La muséologie occidentale et les cultures autochtones
La muséologie occidentale est insuffisante en ce qui concerne la conservation et l’exposition des arts autochtones, d’abord et avant tout en raison des différents paradigmes, ensuite en raison de la participation active des institutions muséales occidentales aux projets coloniaux (pillage de sites patrimoniaux, vol d’artefacts de toutes sortes). Quelles sont les limites d’exposer des arts autochtones dans de telles institutions ? En parallèle, quelles sont les limites de l’analyse des œuvres autochtones à l’aide d’outils propres à ces systèmes ? Ceux-ci n’en permettent pas nécessairement l’analyse, tout comme la méthodologie et la terminologie du monde des arts occidentaux ne s’y appliquent pas. Dans de nombreuses nations autochtones, les œuvres d’arts ne peuvent pas être séparées de leur contexte culturel et le concept de l’œuvre qui n’est conçue que pour le regard est étranger. Une remise en question, donc, doit venir avec le fait d’apprécier un masque exposé derrière une vitre. Comment l’apprécier à sa juste valeur ? Comment en saisir toutes les dimensions ? Il y a ironie dans le fait de devoir, après une décontextualisation, ajouter des vidéos explicatives pour recontextualiser les œuvres.

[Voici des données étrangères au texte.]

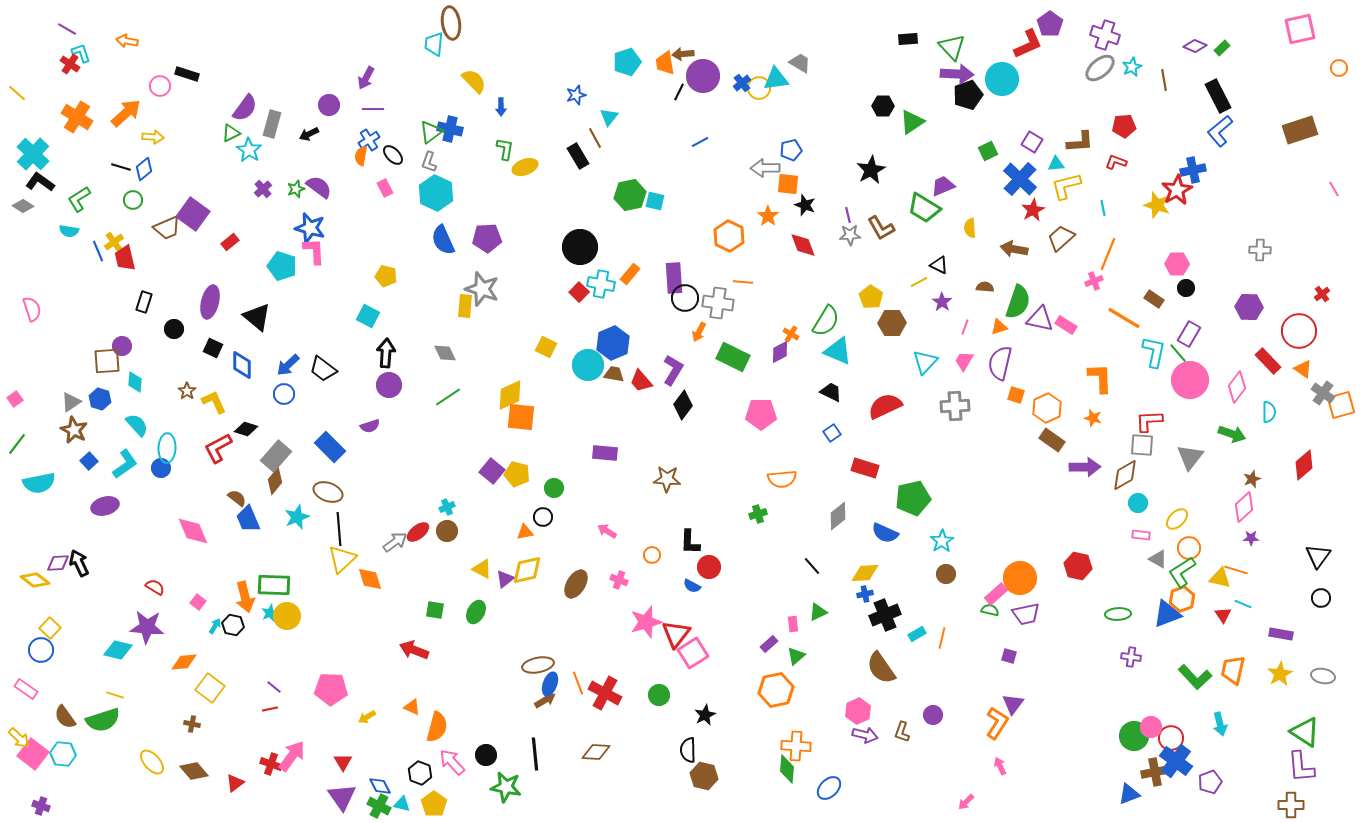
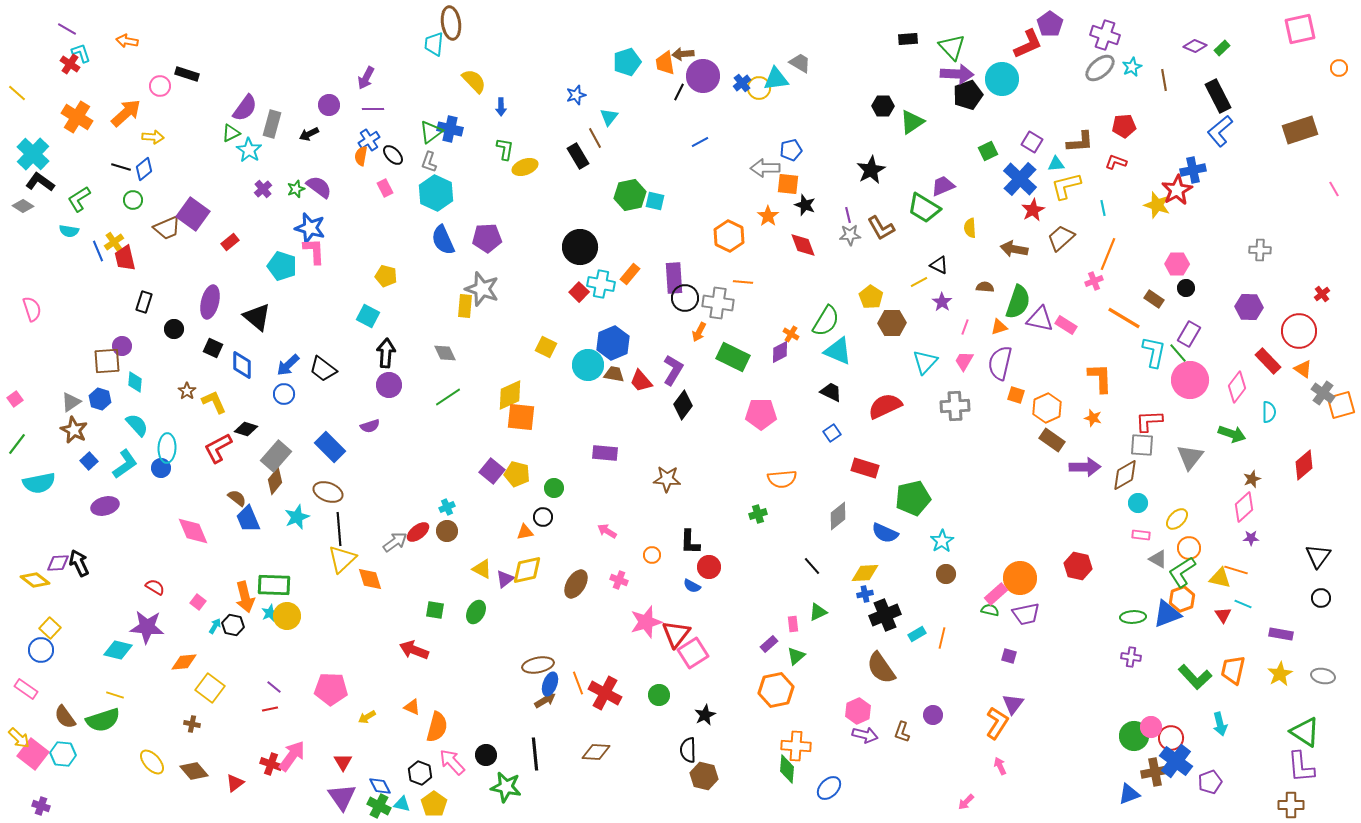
green ellipse at (1118, 614): moved 15 px right, 3 px down
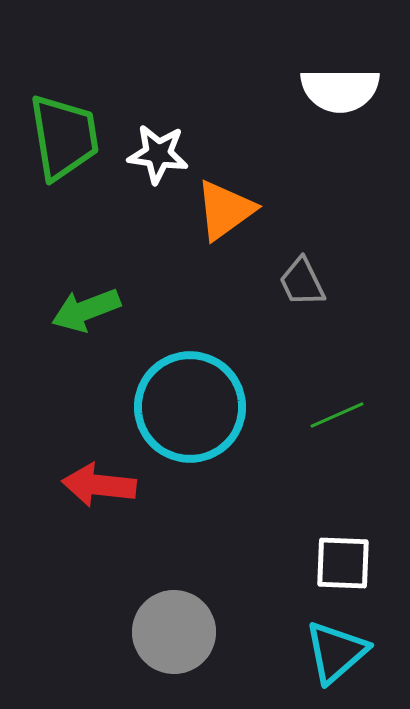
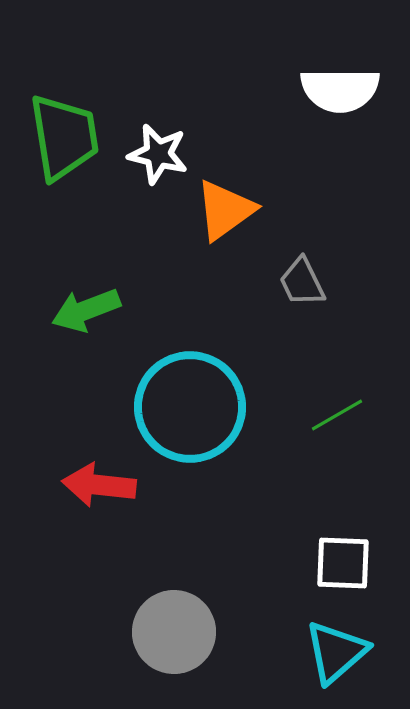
white star: rotated 6 degrees clockwise
green line: rotated 6 degrees counterclockwise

Au cours des années 1960, l’on voit se concrétiser de nombreux mouvements, au sein des communautés autochtones du Québec, visant à leur permettre de gérer elles-mêmes la conservation des œuvres et des cultures ; sont mis sur pied des espaces qui y sont consacrés et qui honorent les besoins uniques de ces communautés. Si l’exposition a permis la découverte d’un artiste majeur sous un autre angle, elle ouvre également le grand public aux arts autochtones, bien que mis sous la loupe du nom de Riopelle. Elle amène également à réfléchir à la conservation muséale en opposition avec la conservation in situ. Faut-il prioriser la démocratisation de la connaissance par la diffusion muséale ou favoriser la préservation des savoirs au sein des communautés autochtones, même si cela pourrait potentiellement rendre ces artefacts et objets moins accessibles à la population générale ? Cette exposition ouvre, en marge du thème et des œuvres principales, l’esprit du public allochtone à cette réflexion. Il est temps que celle-ci ne soit plus présentée de façon secondaire, périphérique, mais bien qu’elle soit au cœur de l’effort des institutions muséales.